* DATA EXTRACT

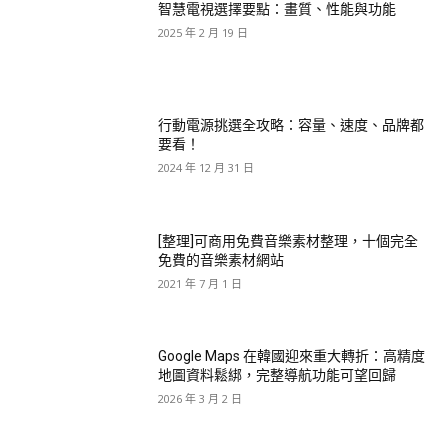
智慧電視選擇要點：畫質、性能與功能
2025 年 2 月 19 日
行動電源挑選全攻略：容量、速度、品牌都
要看！
2024 年 12 月 31 日
[整理]可商用免費音樂素材整理，十個完全
免費的音樂素材網站
2021 年 7 月 1 日
Google Maps 在韓國迎來重大轉折：高精度
地圖資料鬆綁，完整導航功能可望回歸
2026 年 3 月 2 日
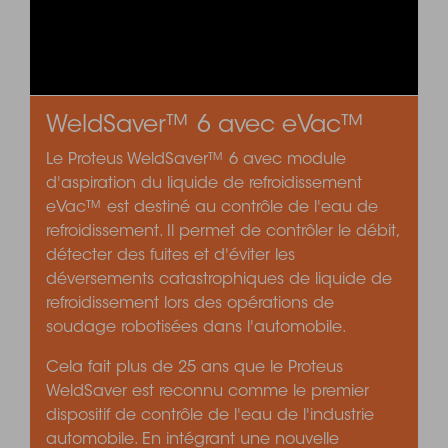
WeldSaver™ 6 avec eVac™
Le Proteus WeldSaver™ 6 avec module
d'aspiration du liquide de refroidissement
eVac™ est destiné au contrôle de l'eau de
refroidissement. Il permet de contrôler le débit,
détecter des fuites et d'éviter les
déversements catastrophiques de liquide de
refroidissement lors des opérations de
soudage robotisées dans l'automobile.
Cela fait plus de 25 ans que le Proteus
WeldSaver est reconnu comme le premier
dispositif de contrôle de l'eau de l'industrie
automobile. En intégrant une nouvelle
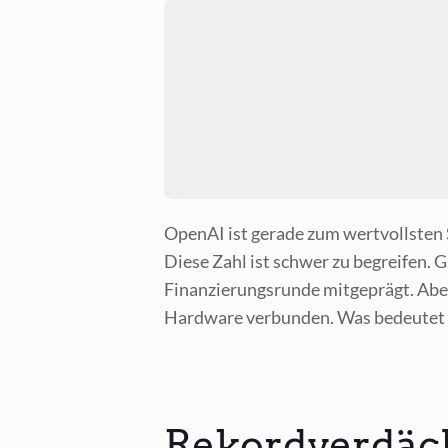
Ope­nAI ist gera­de zum wert­volls­ten
Die­se Zahl ist schwer zu begrei­fen.
Finan­zie­rungs­run­de mit­ge­prägt. Aber 
Hard­ware ver­bun­den. Was bedeu­tet 
Rekordverdäch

* WHAT TO PRODUCE
Each line of the data above containing the string "automobile" is to be copied.

* RESPONSE BOX
soudage robotisées dans l'automobile.
automobile. En intégrant une nouvelle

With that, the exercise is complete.